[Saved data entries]
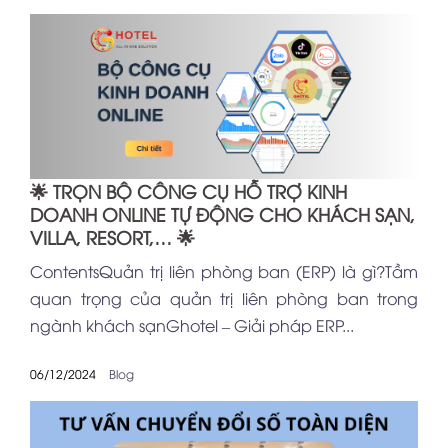
🌟 TRỌN BỘ CÔNG CỤ HỖ TRỢ KINH
DOANH ONLINE TỰ ĐỘNG CHO KHÁCH SẠN,
VILLA, RESORT,… 🌟
ContentsQuản trị liên phòng ban (ERP) là gì?Tầm
quan trọng của quản trị liên phòng ban trong
ngành khách sạnGhotel – Giải pháp ERP...
06/12/2024
Blog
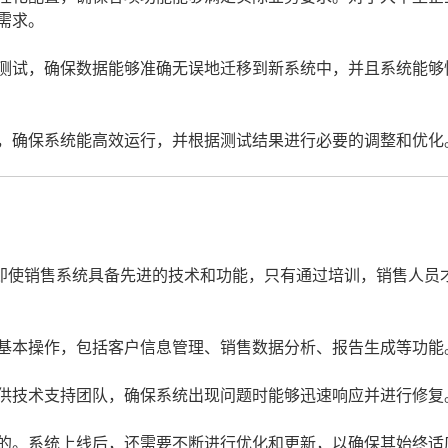
需求。
测试，确保数据能够准确无误地迁移到新系统中，并且系统能够
，确保系统能高效运行，并根据测试结果进行必要的调整和优化
即使销售系统具备先进的技术和功能，只有通过培训，销售人员
基本操作，包括客户信息管理、销售数据分析、报告生成等功能
供技术支持团队，确保系统出现问题时能够迅速响应并进行修复
的。系统上线后，还需要不断进行优化和更新，以确保其始终适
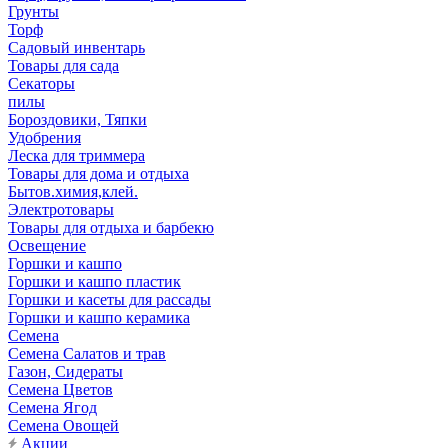
Грунты
Торф
Садовый инвентарь
Товары для сада
Секаторы
пилы
Бороздовики, Тяпки
Удобрения
Леска для триммера
Товары для дома и отдыха
Бытов.химия,клей.
Электротовары
Товары для отдыха и барбекю
Освещение
Горшки и кашпо
Горшки и кашпо пластик
Горшки и касеты для рассады
Горшки и кашпо керамика
Семена
Семена Салатов и трав
Газон, Сидераты
Семена Цветов
Семена Ягод
Семена Овощей
Акции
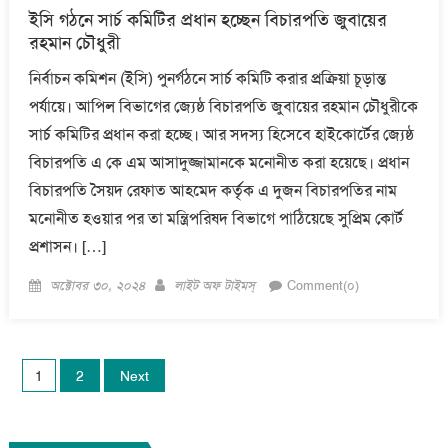
ইসি গঠনে সার্চ কমিটির প্রধান হচ্ছেন বিচারপতি জুবায়ের
রহমান চৌধুরী
নির্বাচন কমিশন (ইসি) পুনর্গঠনে সার্চ কমিটি করার প্রক্রিয়া চূড়ান্ত
পর্যায়ে। আপিল বিভাগের জ্যেষ্ঠ বিচারপতি জুবায়ের রহমান চৌধুরীকে
সার্চ কমিটির প্রধান করা হচ্ছে। আর সদস্য হিসেবে হাইকোর্টের জ্যেষ্ঠ
বিচারপতি এ কে এম আসাদুজ্জামানকে মনোনীত করা হয়েছে। প্রধান
বিচারপতি সৈয়দ রেফাত আহমেদ কর্তৃক এ দুজন বিচারপতির নাম
মনোনীত হওয়ার পর তা মন্ত্রিপরিষদ বিভাগে পাঠিয়েছে সুপ্রিম কোর্ট
প্রশাসন। […]
Posted
Author
অক্টোবর ৩০, ২০২৪
লাইট অফ টাইমস্
Comment(০)
on
Posts
1
2
Next
pagination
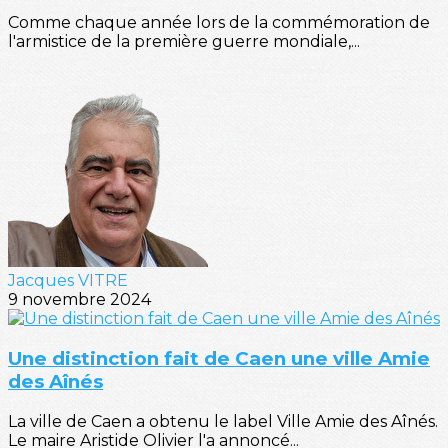
Comme chaque année lors de la commémoration de
l'armistice de la première guerre mondiale,...
Jacques VITRE
9 novembre 2024
Une distinction fait de Caen une ville Amie
des Aînés
La ville de Caen a obtenu le label Ville Amie des Aînés.
Le maire Aristide Olivier l'a annoncé...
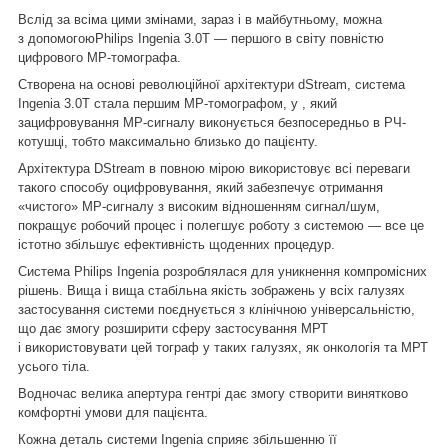
Вслід за всіма цими змінами, зараз і в майбутньому, можна
з допомогою
Philips Ingenia 3.0T
— першого в світу повністю
цифрового МР-томографа.
Створена на основі революційної архітектури dStream, система
Ingenia 3.0T стала першим МР-томографом, у , який
зацифровування МР-сигналу виконується безпосередньо в РЧ-
котушці, тобто максимально близько до пацієнту.
Архітектура DStream в повною мірою використовує всі переваги
такого способу оцифровування, який забезпечує отримання
«чистого» МР-сигналу з високим відношенням сигнал/шум,
покращує робочий процес і полегшує роботу з системою — все це
істотно збільшує ефективність щоденних процедур.
Система Philips Ingenia розроблялася для уникнення компромісних
рішень. Вища і вища стабільна якість зображень у всіх галузях
застосування системи поєднується з клінічною універсальністю,
що дає змогу розширити сферу застосування МРТ
і використовувати цей тограф у таких галузях, як онкологія та МРТ
усього тіла.
Водночас велика апертура гентрі дає змогу створити винятково
комфортні умови для пацієнта.
Кожна деталь системи Ingenia сприяє збільшенню її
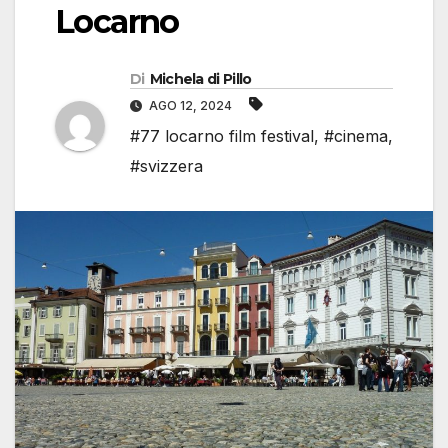
Locarno
Di
Michela di Pillo
AGO 12, 2024
#77 locarno film festival
,
#cinema
,
#svizzera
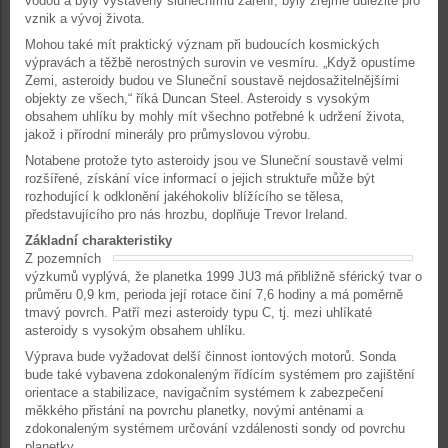
vodou a byly vystaveny slunečnímu záření, byly zřejmě důležité pro
vznik a vývoj života.
Mohou také mít praktický význam při budoucích kosmických
výpravách a těžbě nerostných surovin ve vesmíru. „Když opustíme
Zemi, asteroidy budou ve Sluneční soustavě nejdosažitelnějšími
objekty ze všech,“ říká Duncan Steel. Asteroidy s vysokým
obsahem uhlíku by mohly mít všechno potřebné k udržení života,
jakož i přírodní minerály pro průmyslovou výrobu.
Notabene protože tyto asteroidy jsou ve Sluneční soustavě velmi
rozšířené, získání více informací o jejich struktuře může být
rozhodující k odklonění jakéhokoliv blížícího se tělesa,
představujícího pro nás hrozbu, doplňuje Trevor Ireland.
Základní charakteristiky
Z pozemních
výzkumů vyplývá, že planetka 1999 JU3 má přibližně sférický tvar o
průměru 0,9 km, perioda její rotace činí 7,6 hodiny a má poměrně
tmavý povrch. Patří mezi asteroidy typu C, tj. mezi uhlíkaté
asteroidy s vysokým obsahem uhlíku.
Výprava bude vyžadovat delší činnost iontových motorů. Sonda
bude také vybavena zdokonaleným řídícím systémem pro zajištění
orientace a stabilizace, navigačním systémem k zabezpečení
měkkého přistání na povrchu planetky, novými anténami a
zdokonaleným systémem určování vzdálenosti sondy od povrchu
planetky.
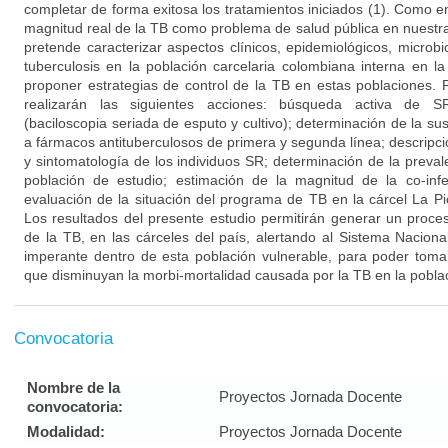
completar de forma exitosa los tratamientos iniciados (1). Como 
magnitud real de la TB como problema de salud pública en nuestra
pretende caracterizar aspectos clínicos, epidemiológicos, microb
tuberculosis en la población carcelaria colombiana interna en l
proponer estrategias de control de la TB en estas poblaciones. P
realizarán las siguientes acciones: búsqueda activa de SR;
(baciloscopia seriada de esputo y cultivo); determinación de la sus
a fármacos antituberculosos de primera y segunda línea; descripci
y sintomatología de los individuos SR; determinación de la prevale
población de estudio; estimación de la magnitud de la co-infe
evaluación de la situación del programa de TB en la cárcel La P
Los resultados del presente estudio permitirán generar un proce
de la TB, en las cárceles del país, alertando al Sistema Naciona
imperante dentro de esta población vulnerable, para poder toma
que disminuyan la morbi-mortalidad causada por la TB en la poblaci
Convocatoria
Nombre de la
Proyectos Jornada Docente
convocatoria:
Modalidad:
Proyectos Jornada Docente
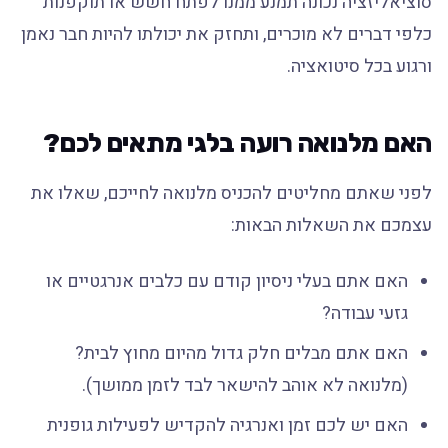
סוציאליזציה נכונה תמנע ממנו לפתח חשש או תוקפנות
כלפי דברים לא מוכרים, ותחזק את יכולתו להיות חבר נאמן
ורגוע בכל סיטואציה.
האם מלנואה רועה בלגי מתאים לכם?
לפני שאתם מחליטים להכניס מלנואה לחייכם, שאלו את
עצמכם את השאלות הבאות:
האם אתם בעלי ניסיון קודם עם כלבים אנרגטיים או
גזעי עבודה?
האם אתם מבלים חלק גדול מהיום מחוץ לבית?
(מלנואה לא אוהב להישאר לבד לזמן ממושך).
האם יש לכם זמן ואנרגיה להקדיש לפעילות גופנית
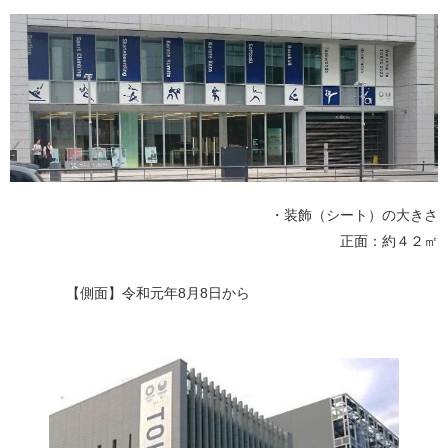
・装飾（シート）の大きさ
正面：約４２㎡
【側面】令和元年8月8日から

#### WHAT THE TASK REQUIRES
Retype the data exactly as it stands, but keep the images out of your copy.

#### EXPECTED ANSWER
🌟 TRỌN BỘ CÔNG CỤ HỖ TRỢ KINH
DOANH ONLINE TỰ ĐỘNG CHO KHÁCH SẠN,
VILLA, RESORT,… 🌟
ContentsQuản trị liên phòng ban (ERP) là gì?Tầm
quan trọng của quản trị liên phòng ban trong
ngành khách sạnGhotel – Giải pháp ERP...
06/12/2024
Blog
需求。
测试，确保数据能够准确无误地迁移到新系统中，并且系统能够
，确保系统能高效运行，并根据测试结果进行必要的调整和优化
即使销售系统具备先进的技术和功能，只有通过培训，销售人员
基本操作，包括客户信息管理、销售数据分析、报告生成等功能
供技术支持团队，确保系统出现问题时能够迅速响应并进行修复
的。系统上线后，还需要不断进行优化和更新，以确保其始终适
Грунты
Торф
Садовый инвентарь
Товары для сада
Секаторы
пилы
Бороздовики, Тяпки
Удобрения
Леска для триммера
Товары для дома и отдыха
Бытов.химия,клей.
Электротовары
Товары для отдыха и барбекю
Освещение
Горшки и кашпо
Горшки и кашпо пластик
Горшки и касеты для рассады
Горшки и кашпо керамика
Семена
Семена Салатов и трав
Газон, Сидераты
Семена Цветов
Семена Ягод
Семена Овощей
Акции
ইসি গঠনে সার্চ কমিটির প্রধান হচ্ছেন বিচারপতি জুবায়ের
রহমান চৌধুরী
নির্বাচন কমিশন (ইসি) পুনর্গঠনে সার্চ কমিটি করার প্রক্রিয়া চূড়ান্ত
পর্যায়ে। আপিল বিভাগের জ্যেষ্ঠ বিচারপতি জুবায়ের রহমান চৌধুরীকে
সার্চ কমিটির প্রধান করা হচ্ছে। আর সদস্য হিসেবে হাইকোর্টের জ্যেষ্ঠ
বিচারপতি এ কে এম আসাদুজ্জামানকে মনোনীত করা হয়েছে। প্রধান
বিচারপতি সৈয়দ রেফাত আহমেদ কর্তৃক এ দুজন বিচারপতির নাম
মনোনীত হওয়ার পর তা মন্ত্রিপরিষদ বিভাগে পাঠিয়েছে সুপ্রিম কোর্ট
প্রশাসন। […]
Posted
Author
অক্টোবর ৩০, ২০২৪
লাইট অফ টাইমস্
Comment(০)
on
Posts
1
2
Next
pagination
Comme chaque année lors de la commémoration de
l'armistice de la première guerre mondiale,...
Jacques VITRE
9 novembre 2024
Une distinction fait de Caen une ville Amie
des Aînés
La ville de Caen a obtenu le label Ville Amie des Aînés.
Le maire Aristide Olivier l'a annoncé...
Вслід за всіма цими змінами, зараз і в майбутньому, можна
з допомогою
Philips Ingenia 3.0T
— першого в світу повністю
цифрового МР-томографа.
Створена на основі революційної архітектури dStream, система
Ingenia 3.0T стала першим МР-томографом, у , який
зацифровування МР-сигналу виконується безпосередньо в РЧ-
котушці, тобто максимально близько до пацієнту.
Архітектура DStream в повною мірою використовує всі переваги
такого способу оцифровування, який забезпечує отримання
«чистого» МР-сигналу з високим відношенням сигнал/шум,
покращує робочий процес і полегшує роботу з системою — все це
істотно збільшує ефективність щоденних процедур.
Система Philips Ingenia розроблялася для уникнення компромісних
рішень. Вища і вища стабільна якість зображень у всіх галузях
застосування системи поєднується з клінічною універсальністю,
що дає змогу розширити сферу застосування МРТ
і використовувати цей тограф у таких галузях, як онкологія та МРТ
усього тіла.
Водночас велика апертура гентрі дає змогу створити винятково
комфортні умови для пацієнта.
Кожна деталь системи Ingenia сприяє збільшенню її
Locarno
Di
Michela di Pillo
AGO 12, 2024
#77 locarno film festival
,
#cinema
,
#svizzera
vodou a byly vystaveny slunečnímu záření, byly zřejmě důležité pro
vznik a vývoj života.
Mohou také mít praktický význam při budoucích kosmických
výpravách a těžbě nerostných surovin ve vesmíru. „Když opustíme
Zemi, asteroidy budou ve Sluneční soustavě nejdosažitelnějšími
objekty ze všech,“ říká Duncan Steel. Asteroidy s vysokým
obsahem uhlíku by mohly mít všechno potřebné k udržení života,
jakož i přírodní minerály pro průmyslovou výrobu.
Notabene protože tyto asteroidy jsou ve Sluneční soustavě velmi
rozšířené, získání více informací o jejich struktuře může být
rozhodující k odklonění jakéhokoliv blížícího se tělesa,
představujícího pro nás hrozbu, doplňuje Trevor Ireland.
Základní charakteristiky
Z pozemních
výzkumů vyplývá, že planetka 1999 JU3 má přibližně sférický tvar o
průměru 0,9 km, perioda její rotace činí 7,6 hodiny a má poměrně
tmavý povrch. Patří mezi asteroidy typu C, tj. mezi uhlíkaté
asteroidy s vysokým obsahem uhlíku.
Výprava bude vyžadovat delší činnost iontových motorů. Sonda
bude také vybavena zdokonaleným řídícím systémem pro zajištění
orientace a stabilizace, navigačním systémem k zabezpečení
měkkého přistání na povrchu planetky, novými anténami a
zdokonaleným systémem určování vzdálenosti sondy od povrchu
planetky.
completar de forma exitosa los tratamientos iniciados (1). Como 
magnitud real de la TB como problema de salud pública en nuestra
pretende caracterizar aspectos clínicos, epidemiológicos, microb
tuberculosis en la población carcelaria colombiana interna en l
proponer estrategias de control de la TB en estas poblaciones. P
realizarán las siguientes acciones: búsqueda activa de SR;
(baciloscopia seriada de esputo y cultivo); determinación de la sus
a fármacos antituberculosos de primera y segunda línea; descripci
y sintomatología de los individuos SR; determinación de la prevale
población de estudio; estimación de la magnitud de la co-infe
evaluación de la situación del programa de TB en la cárcel La P
Los resultados del presente estudio permitirán generar un proce
de la TB, en las cárceles del país, alertando al Sistema Naciona
imperante dentro de esta población vulnerable, para poder toma
que disminuyan la morbi-mortalidad causada por la TB en la poblaci
Convocatoria
Nombre de la
Proyectos Jornada Docente
convocatoria:
Modalidad:
Proyectos Jornada Docente
סוציאליזציה נכונה תמנע ממנו לפתח חשש או תוקפנות
כלפי דברים לא מוכרים, ותחזק את יכולתו להיות חבר נאמן
ורגוע בכל סיטואציה.
האם מלנואה רועה בלגי מתאים לכם?
לפני שאתם מחליטים להכניס מלנואה לחייכם, שאלו את
עצמכם את השאלות הבאות:
האם אתם בעלי ניסיון קודם עם כלבים אנרגטיים או
גזעי עבודה?
האם אתם מבלים חלק גדול מהיום מחוץ לבית?
(מלנואה לא אוהב להישאר לבד לזמן ממושך).
האם יש לכם זמן ואנרגיה להקדיש לפעילות גופנית
・装飾（シート）の大きさ
正面：約４２㎡
【側面】令和元年8月8日から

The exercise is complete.